Hingga saat helikopter itu datang dan mendarat agar kami bisa naik. Justin dan aku segera naik tanpa banyak bicara. Kami duduk diam berdesakan dengan beberapa petugas relawan lain yang memberikan senyum rahasia penuh kode pada Justin. Sementara Justin sendiri tampak pasrah akan nasibnya. Apakah Justin akan dihukum karena membawaku pergi di saat dia harusnya bertugas ?

Pertanyaanku terjawab segera setelah kami semua mendarat di halaman posko. Di situ sudah ada bapak bertopi yang kuingat dia adalah atasan Justin. Di sebelahnya ada asisten Justin, bapak tentara berkumis itu yang tampak mematung seribu bahasa.

Justin langsung menghampiri atasannya dan bapak tentara itu segera menyiapkan barisan dari semua relawan yang baru saja turun, pilot helikopter, dan relawan dan tentara yang bertugas pada shift malam tadi. Aku dibiarkan berdiri di tepi lapangan bersama ransel milik Justin.
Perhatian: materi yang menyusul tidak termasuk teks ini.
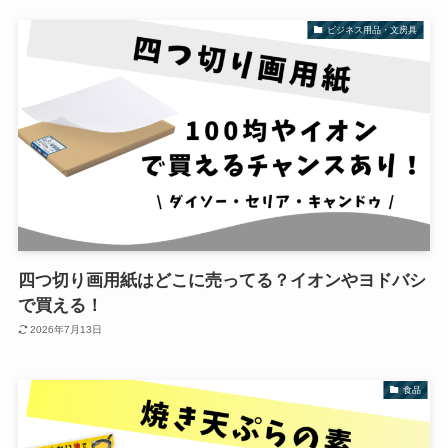
ビジネス用品・文房具
四つ切り画用紙はどこに売ってる？イオンやヨドバシ
で買える！
2026年7月13日
食品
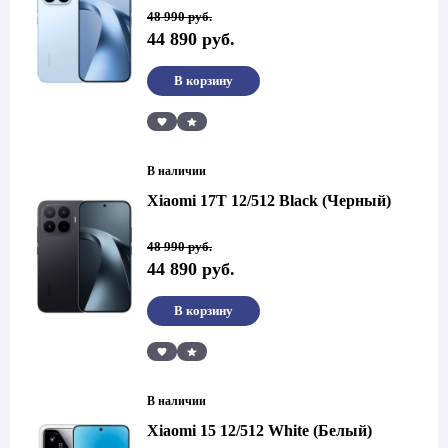
Первоначальная
Текущая
48 990
руб.
цена
цена:
44 890
руб.
составляла
44
48
890 руб..
990 руб..
В корзину
Сравнить
В наличии
Xiaomi 17T 12/512 Black (Черный)
Первоначальная
Текущая
48 990
руб.
цена
цена:
44 890
руб.
составляла
44
48
890 руб..
990 руб..
В корзину
Сравнить
В наличии
Xiaomi 15 12/512 White (Белый)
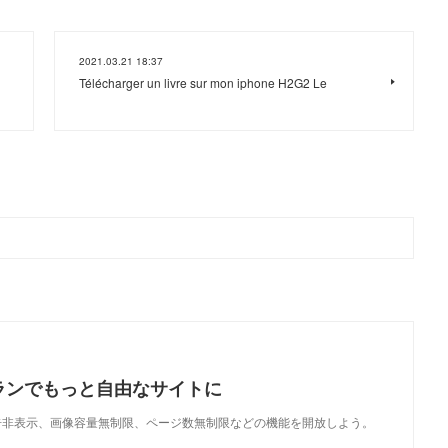
2021.03.21 18:37
Télécharger un livre sur mon iphone H2G2 Le
ランでもっと自由なサイトに
で、広告非表示、画像容量無制限、ページ数無制限などの機能を開放しよう。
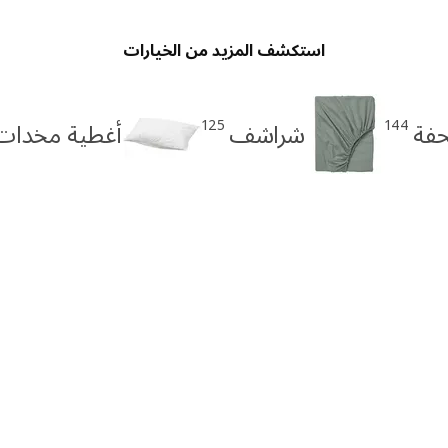
استكشف المزيد من الخيارات
125
144
حفة
شراشف
أغطية مخدات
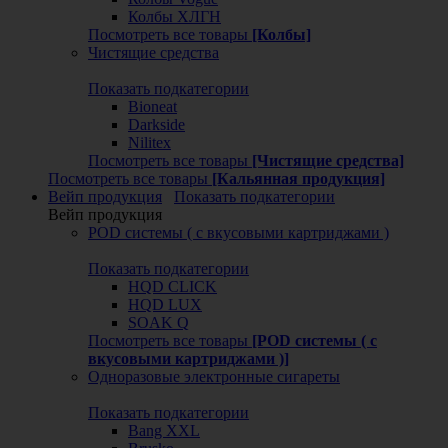
Колбы ХЛГН
Посмотреть все товары
[Колбы]
Чистящие средства
Показать подкатегории
Bioneat
Darkside
Nilitex
Посмотреть все товары
[Чистящие средства]
Посмотреть все товары
[Кальянная продукция]
Вейп продукция
Показать подкатегории
Вейп продукция
POD системы ( с вкусовыми картриджами )
Показать подкатегории
HQD CLICK
HQD LUX
SOAK Q
Посмотреть все товары
[POD системы ( с
вкусовыми картриджами )]
Одноразовые электронные сигареты
Показать подкатегории
Bang XXL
Hatiku berdebar menebak apa yang akan terjadi.

Dan benar saja. Justin memasuki barisan dan mereka semua segera hadap serong kiri dan push up!

Push up berhenti di angka 50. Mereka lalu kembali berdiri tegap. Setelah atasan Justin itu balik badan dan mulai melangkah, sontak semua orang bertepuk tangan dan menyalami Justin dengan salam brotherhood. Semua bersuit-suit, bertepuk tangan, bersorak sorai, bahkan memeluk Justin. Eh, apa ini ? Justin nampak salah tingkah dibuatnya. Ok

Setelah berhasil keluar dari keramaian itu, Justin meraih ranselnya dan menarik tanganku. Kami berjalan ke arah mess tempatku menginap.

"Apa tadi itu ?" Tanyaku.

" Bos menegurku, menghukum kami karena salahku, tapi teman-temanku malah kasih aku selamat karena punya pacar. Selama ini kan aku single terus."

"O", Aku cuma bisa bilang itu. Tak mampu berkomentar apa-apa.